Victor Borge was considered one of the world’s great comedic geniuses. Dubbed ‘The Clown Prince of Denmark,’ he had no significant rivals in a career that spanned more than 7 years. His comic persona and stage routine was tailored to his personality quirks, musical gifts and extraordinary sense of humour.
“Laughter is the shortest distance between two people,” he would say. Victor publicly ridiculed Adolf Hitler in his native Denmark just before WWII. When the Germans invaded, he managed to escape to America, obtaining a visa due to his American-born wife. He learnt to speak English and gained an understanding of American humour by watching movies; quickly rising to prominence with The Victor Borge Show on NBC from the mid 1940s.

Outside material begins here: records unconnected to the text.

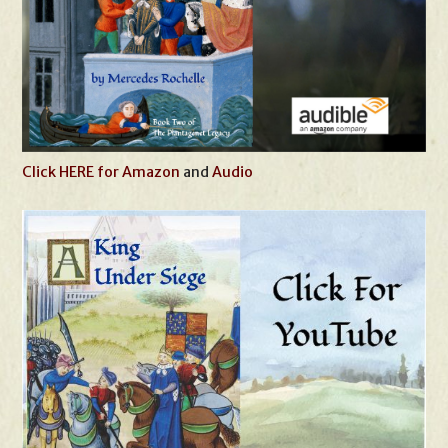
Click HERE for Amazon
and
Audio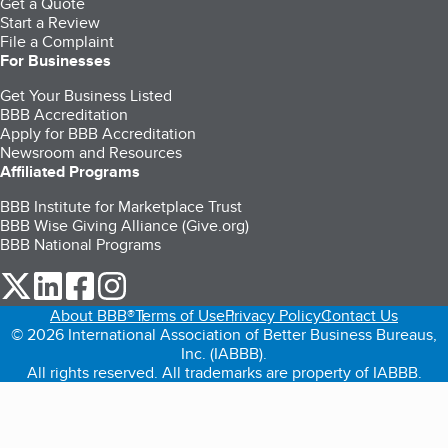
Get a Quote
Start a Review
File a Complaint
For Businesses
Get Your Business Listed
BBB Accreditation
Apply for BBB Accreditation
Newsroom and Resources
Affiliated Programs
BBB Institute for Marketplace Trust
BBB Wise Giving Alliance (Give.org)
BBB National Programs
our Twitter (opens in a new tab)
our LinkedIn (opens in a new tab)
our Facebook (opens in a new tab)
our Instagram (opens in a new tab)
About BBB®
Terms of Use
Privacy Policy
Contact Us
© 2026 International Association of Better Business Bureaus,
Inc. (IABBB).
All rights reserved. All trademarks are property of IABBB.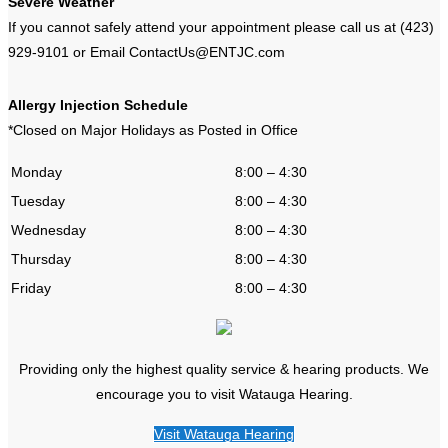
Severe Weather
If you cannot safely attend your appointment please call us at (423)
929-9101 or Email ContactUs@ENTJC.com
Allergy Injection Schedule
*Closed on Major Holidays as Posted in Office
Monday
8:00 – 4:30
Tuesday
8:00 – 4:30
Wednesday
8:00 – 4:30
Thursday
8:00 – 4:30
Friday
8:00 – 4:30
Providing only the highest quality service & hearing products. We
encourage you to visit Watauga Hearing.
Visit Watauga Hearing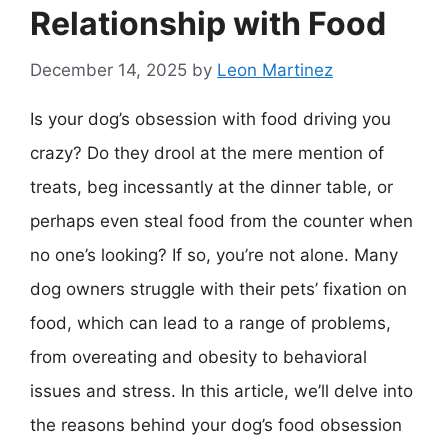
Relationship with Food
December 14, 2025
by
Leon Martinez
Is your dog’s obsession with food driving you
crazy? Do they drool at the mere mention of
treats, beg incessantly at the dinner table, or
perhaps even steal food from the counter when
no one’s looking? If so, you’re not alone. Many
dog owners struggle with their pets’ fixation on
food, which can lead to a range of problems,
from overeating and obesity to behavioral
issues and stress. In this article, we’ll delve into
the reasons behind your dog’s food obsession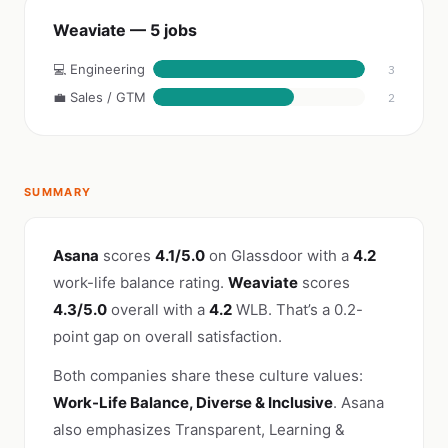
Weaviate — 5 jobs
💻 Engineering
3
💼 Sales / GTM
2
SUMMARY
Asana
scores
4.1/5.0
on Glassdoor with a
4.2
work-life balance rating.
Weaviate
scores
4.3/5.0
overall with a
4.2
WLB. That’s a 0.2-
point gap on overall satisfaction.
Both companies share these culture values:
Work-Life Balance, Diverse & Inclusive
. Asana
also emphasizes Transparent, Learning &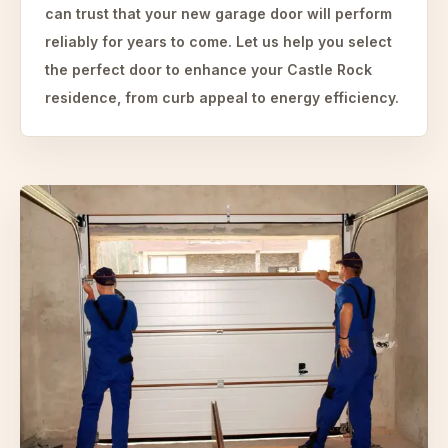
can trust that your new garage door will perform
reliably for years to come. Let us help you select
the perfect door to enhance your Castle Rock
residence, from curb appeal to energy efficiency.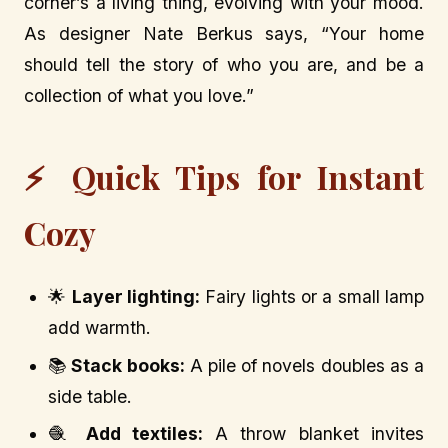
corner’s a living thing, evolving with your mood.
As designer Nate Berkus says, “Your home
should tell the story of who you are, and be a
collection of what you love.”
⚡ Quick Tips for Instant
Cozy
🌟
Layer lighting:
Fairy lights or a small lamp
add warmth.
📚
Stack books:
A pile of novels doubles as a
side table.
🧶
Add textiles:
A throw blanket invites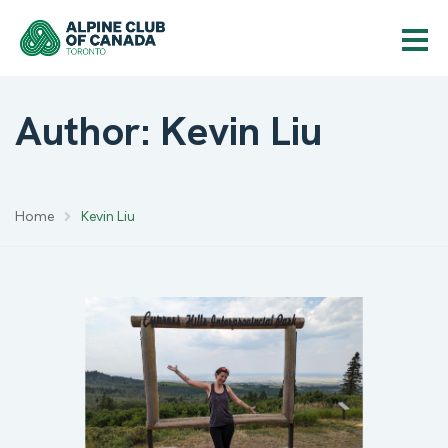
Author: Kevin Liu
Home
Kevin Liu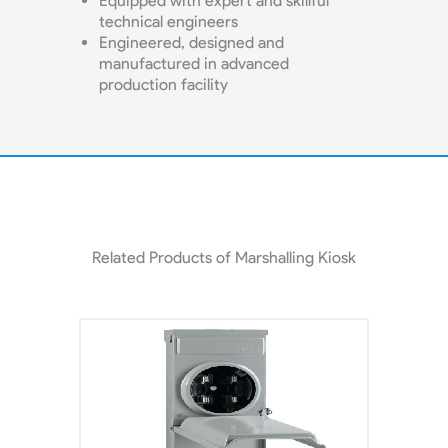
Equipped with expert and skillful
technical engineers
Engineered, designed and
manufactured in advanced
production facility
Related Products of Marshalling Kiosk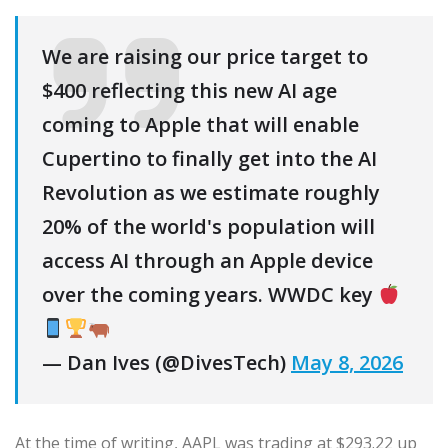
We are raising our price target to
$400 reflecting this new AI age
coming to Apple that will enable
Cupertino to finally get into the AI
Revolution as we estimate roughly
20% of the world's population will
access AI through an Apple device
over the coming years. WWDC key
— Dan Ives (@DivesTech)
May 8, 2026
At the time of writing, AAPL was trading at $293.22 up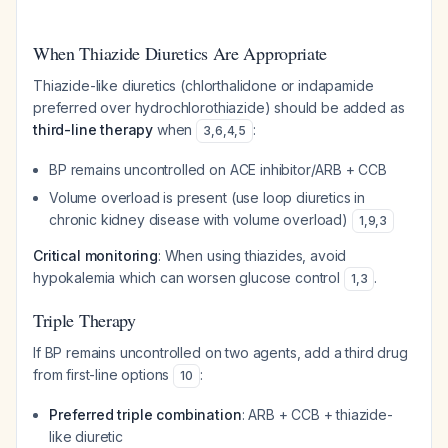
When Thiazide Diuretics Are Appropriate
Thiazide-like diuretics (chlorthalidone or indapamide
preferred over hydrochlorothiazide) should be added as
third-line therapy
when
:
3
,
6
,
4
,
5
BP remains uncontrolled on ACE inhibitor/ARB + CCB
Volume overload is present (use loop diuretics in
chronic kidney disease with volume overload)
1
,
9
,
3
Critical monitoring
: When using thiazides, avoid
hypokalemia which can worsen glucose control
.
1
,
3
Triple Therapy
If BP remains uncontrolled on two agents, add a third drug
from first-line options
:
10
Preferred triple combination
: ARB + CCB + thiazide-
like diuretic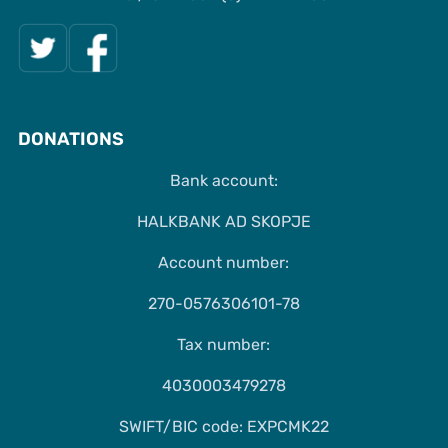
DONATIONS
Bank account:
HALKBANK AD SKOPJE
Account number:
270-0576306101-78
Tax number:
4030003479278
SWIFT/BIC code: EXPCMK22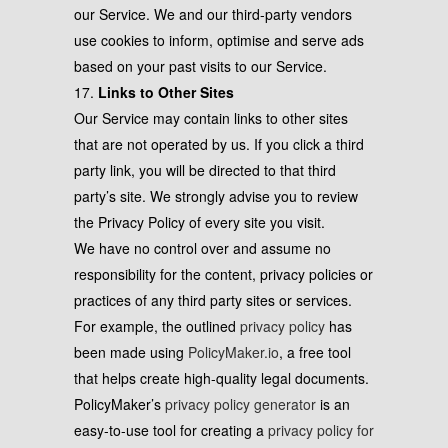
our Service. We and our third-party vendors
use cookies to inform, optimise and serve ads
based on your past visits to our Service.
17.
Links to Other Sites
Our Service may contain links to other sites
that are not operated by us. If you click a third
party link, you will be directed to that third
party’s site. We strongly advise you to review
the Privacy Policy of every site you visit.
We have no control over and assume no
responsibility for the content, privacy policies or
practices of any third party sites or services.
For example, the outlined
privacy policy
has
been made using
PolicyMaker.io
, a free tool
that helps create high-quality legal documents.
PolicyMaker’s
privacy policy generator
is an
easy-to-use tool for creating a
privacy policy for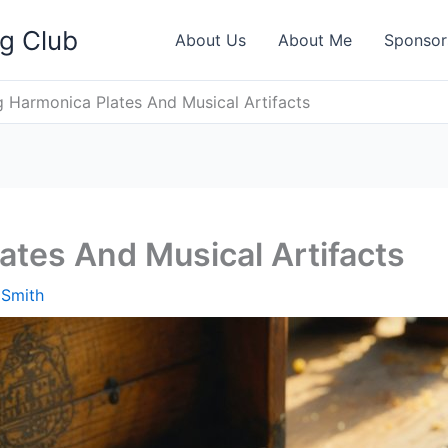
ng Club
About Us
About Me
Sponsor
g Harmonica Plates And Musical Artifacts
ates And Musical Artifacts
 Smith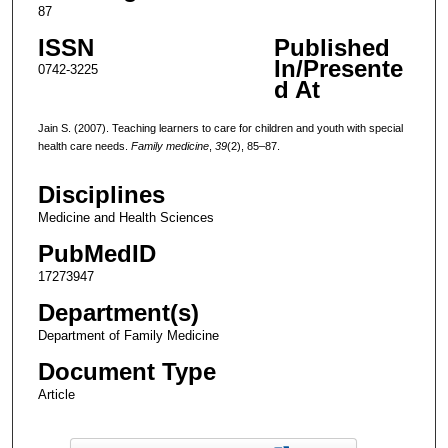
87
ISSN
Published
In/Presente
0742-3225
d At
Jain S. (2007). Teaching learners to care for children and youth with special
health care needs.
Family medicine
,
39
(2), 85–87.
Disciplines
Medicine and Health Sciences
PubMedID
17273947
Department(s)
Department of Family Medicine
Document Type
Article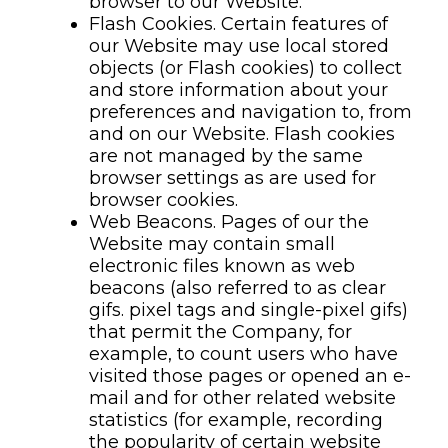
browser to our Website.
Flash Cookies. Certain features of
our Website may use local stored
objects (or Flash cookies) to collect
and store information about your
preferences and navigation to, from
and on our Website. Flash cookies
are not managed by the same
browser settings as are used for
browser cookies.
Web Beacons. Pages of our the
Website may contain small
electronic files known as web
beacons (also referred to as clear
gifs. pixel tags and single-pixel gifs)
that permit the Company, for
example, to count users who have
visited those pages or opened an e-
mail and for other related website
statistics (for example, recording
the popularity of certain website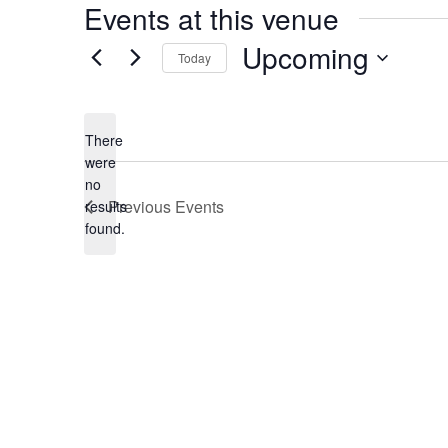
Events at this venue
Upcoming
Today
Select
date.
There
were
no
Notice
Previous
Events
results
found.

At one time he was the highest paid entertainer in the world.
Victor’s Comedy in Music one man show on Broadway reached 849 performances – the largest solo run in the Great White Ways history. It was based on a routine that became synonymous with his style, announcing that he was going to play a piece, but seldom actually getting around to doing it because of his hilarious interaction with the audience.
Ironically, his most famous pieces aren’t musical. Phonetic Punctuation recites all of the punctuation marks as exaggerated onomatopoeic sounds. Inflationary Language uses the incremented numbers embedded in words such as “once upon a time” becoming “twice upon a time”, “wonderful” – “twoderful”; “tennis” – “elevenis” and so on.
He toured New Zealand on many occasions. I can’t recall the exact year, but I sent him this caricature and some copies at Dunedin’s Regent Theatre either in the late 1980s or the early 1990s and received these two copies back signed. He kept the original. Not sure what the inscription is all about…
Victor performed to the end. After returning to his Greenwich, Connecticut home from a December 2000 concert in Copenhagen, he died the next day aged 91.